Most of all, it means the union has to spend energy; every time the contract comes up, a union has to spend its energy dealing with running through an election process, rather than working on building power for bargaining. And unions will probably win those, but it’s a negative effort, rather than the positive effort of building power for bargaining.
I think that although listeners may not have known about some of these NLRB decisions, they may not be surprised; they’re fitting in with a slew of anti-worker actions that we’ve seen from this administration, from letting companies that commit wage theft police themselves, and denying extension of overtime protections and undercutting antidiscrimination enforcement. We could go on and on. But I know that, at the same time as we see this administration trying to lock down this anti-organizing Board, we also do see a lot of tangible worker victories. Teachers, for instance, but then also the Fight for 15. If you expand your understanding of who “labor” is, there’s plenty to see right now that’s encouraging, don’t you think?
Well, we see young workers more excited about unions than ever before. And that means that the future will have more union support. That’s a positive trend that’s very exciting. We see an increased interest among white-collar workers, we see digital media is organizing, we see workers across the industrial spectrum organizing, that’s a new trend.
We also see the immigrant workers, despite all the pressures against them, what a frightening time it is, that they are organizing.

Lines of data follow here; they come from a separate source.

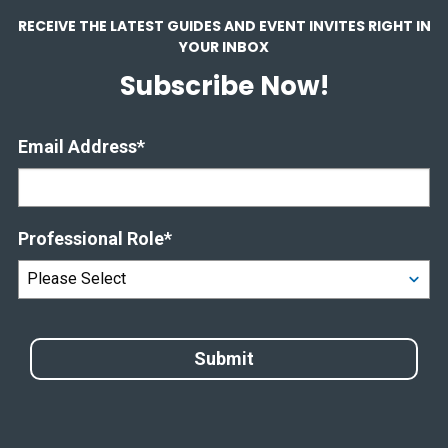
RECEIVE THE LATEST GUIDES AND EVENT INVITES RIGHT IN
YOUR INBOX
Subscribe Now!
Email Address
*
Professional Role
*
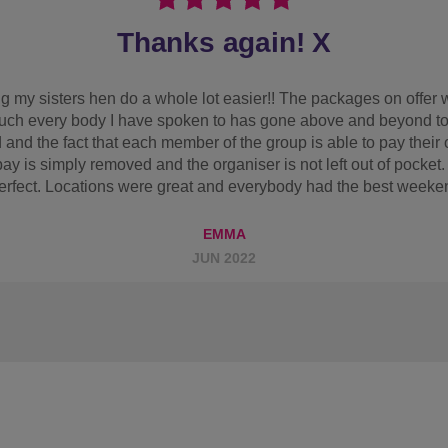
Would book with them again
y friend wanted quite a chilled weekend with some drinking. I f
 for everyone to pay separately if they wished! We got all of th
it was perfect for what we needed. Breakfast was nice even tho 
astic and revolution bar music was amazing!! Would book with t
ABBIE B
FEB 2025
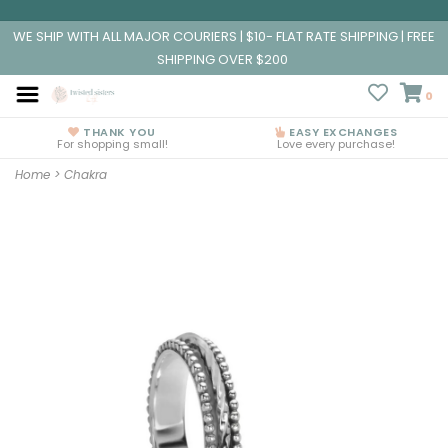
WE SHIP WITH ALL MAJOR COURIERS | $10- FLAT RATE SHIPPING | FREE
SHIPPING OVER $200
0
THANK YOU
EASY EXCHANGES
For shopping small!
Love every purchase!
Home
>
Chakra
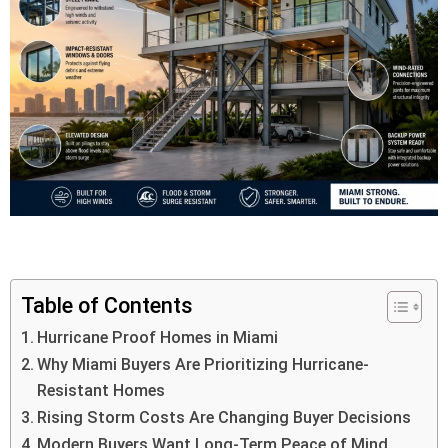
Table of Contents
Hurricane Proof Homes in Miami
Why Miami Buyers Are Prioritizing Hurricane-
Resistant Homes
Rising Storm Costs Are Changing Buyer Decisions
Modern Buyers Want Long-Term Peace of Mind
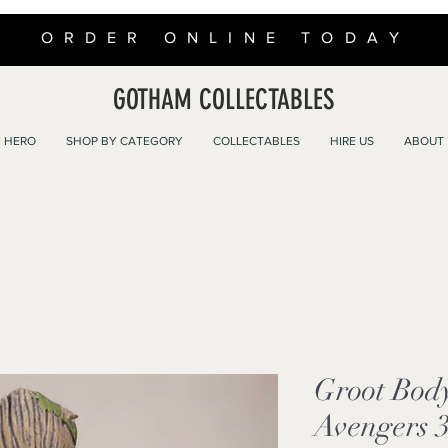
ORDER ONLINE TODAY
GOTHAM COLLECTABLES
 HERO
SHOP BY CATEGORY
COLLECTABLES
HIRE US
ABOUT
Groot Bod
Avengers 3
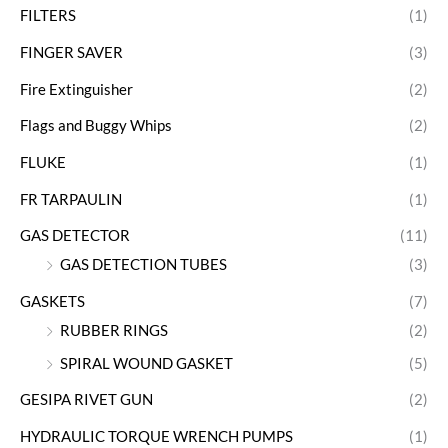
FILTERS
(1)
FINGER SAVER
(3)
Fire Extinguisher
(2)
Flags and Buggy Whips
(2)
FLUKE
(1)
FR TARPAULIN
(1)
GAS DETECTOR
(11)
GAS DETECTION TUBES
(3)
GASKETS
(7)
RUBBER RINGS
(2)
SPIRAL WOUND GASKET
(5)
GESIPA RIVET GUN
(2)
HYDRAULIC TORQUE WRENCH PUMPS
(1)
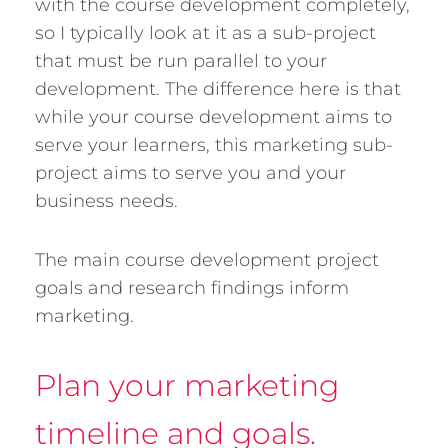
with the course development completely,
so I typically look at it as a sub-project
that must be run parallel to your
development. The difference here is that
while your course development aims to
serve your learners, this marketing sub-
project aims to serve you and your
business needs.
The main course development project
goals and research findings inform
marketing.
Plan your marketing
timeline and goals.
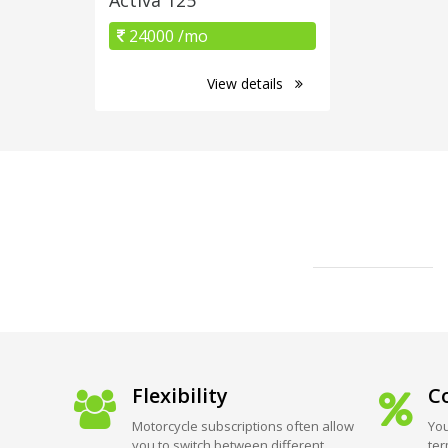
24000 /mo
View details
Flexibility
Co
Motorcycle subscriptions often allow
You
you to switch between different
ter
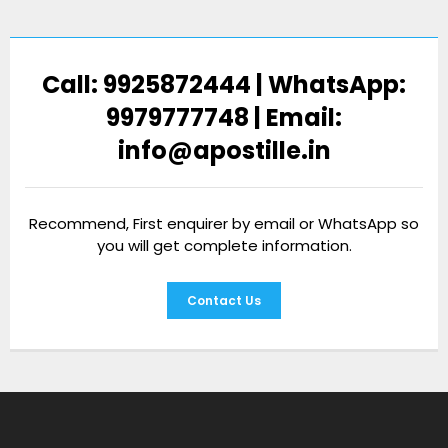
Call: 9925872444 | WhatsApp:
9979777748 | Email:
info@apostille.in
Recommend, First enquirer by email or WhatsApp so
you will get complete information.
Contact Us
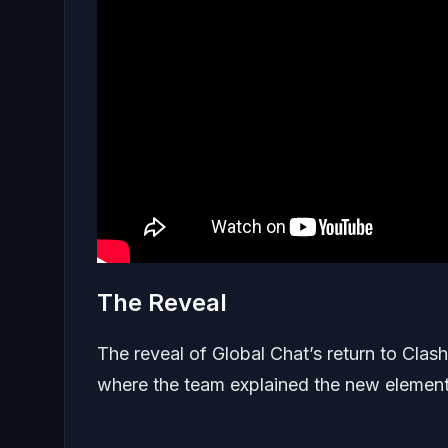
The Reveal
The reveal of Global Chat’s return to Cla
where the team explained the new elements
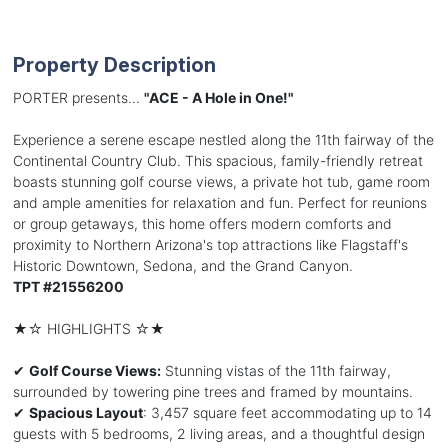
Property Description
PORTER presents...
"ACE - A Hole in One!"
Experience a serene escape nestled along the 11th fairway of the
Continental Country Club. This spacious, family-friendly retreat
boasts stunning golf course views, a private hot tub, game room
and ample amenities for relaxation and fun. Perfect for reunions
or group getaways, this home offers modern comforts and
proximity to Northern Arizona's top attractions like Flagstaff's
Historic Downtown, Sedona, and the Grand Canyon.
TPT #21556200
★☆ HIGHLIGHTS ☆★
✔
Golf Course Views:
Stunning vistas of the 11th fairway,
surrounded by towering pine trees and framed by mountains.
✔
Spacious Layout
: 3,457 square feet accommodating up to 14
guests with 5 bedrooms, 2 living areas, and a thoughtful design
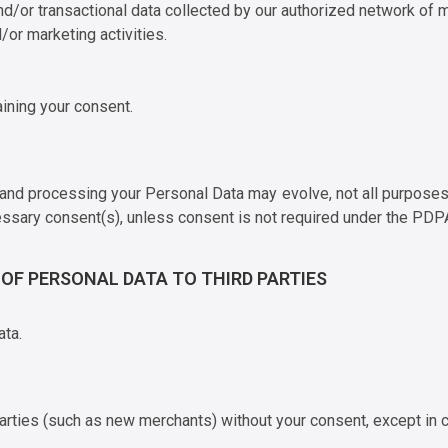
d/or transactional data collected by our authorized network of m
/or marketing activities.
aining your consent.
, and processing your Personal Data may evolve, not all purpose
essary consent(s), unless consent is not required under the PDPA
E OF PERSONAL DATA TO THIRD PARTIES
ata.
arties (such as new merchants) without your consent, except in ce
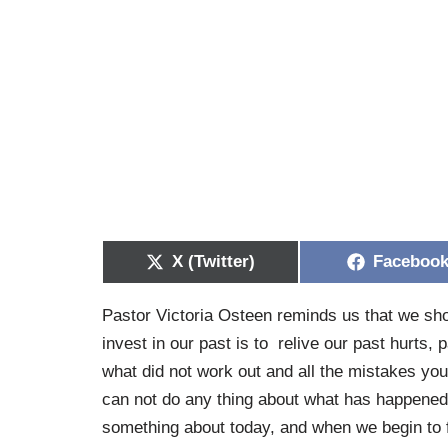
X (Twitter)
Faceboo
Pastor Victoria Osteen reminds us that we shou
invest in our past is to relive our past hurts,
what did not work out and all the mistakes you
can not do any thing about what has happened i
something about today, and when we begin to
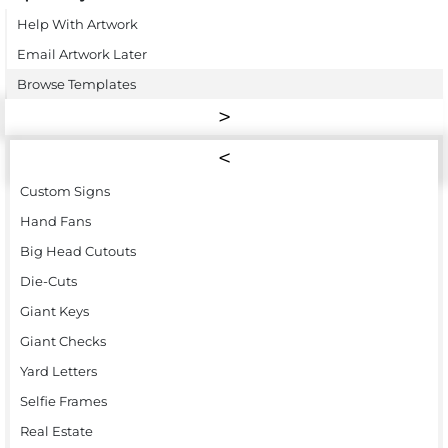
Help With Artwork
Email Artwork Later
Browse Templates
Custom Signs
Hand Fans
Big Head Cutouts
Die-Cuts
Giant Keys
Giant Checks
Yard Letters
Selfie Frames
Real Estate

And despite all the shenanigans about misclassification of workers, contract workers have been organizing for decades. And I think that it shows that no matter what employers do, workers still try to organize. So Uber workers and Lyft workers have been going on strike, trying to organize.
Yes, it seems that workers recognize that the playing field is not what it was, but there is, if anything, maybe I’m hopeful, but I do see a revival of worker-organized activity inside and outside of traditional unions, as we understand them.
Yeah. And there’s been a groundswell of organizing among low-wage workers, high-tech workers, and much of it is led by women of color.
We’ve been speaking with Kate Bronfenbrenner. She’s director of labor education research and a senior lecturer at Cornell University’s School of Industrial and Labor Relations. Thank you so much, Kate Bronfenbrenner, for joining us this week on CounterSpin.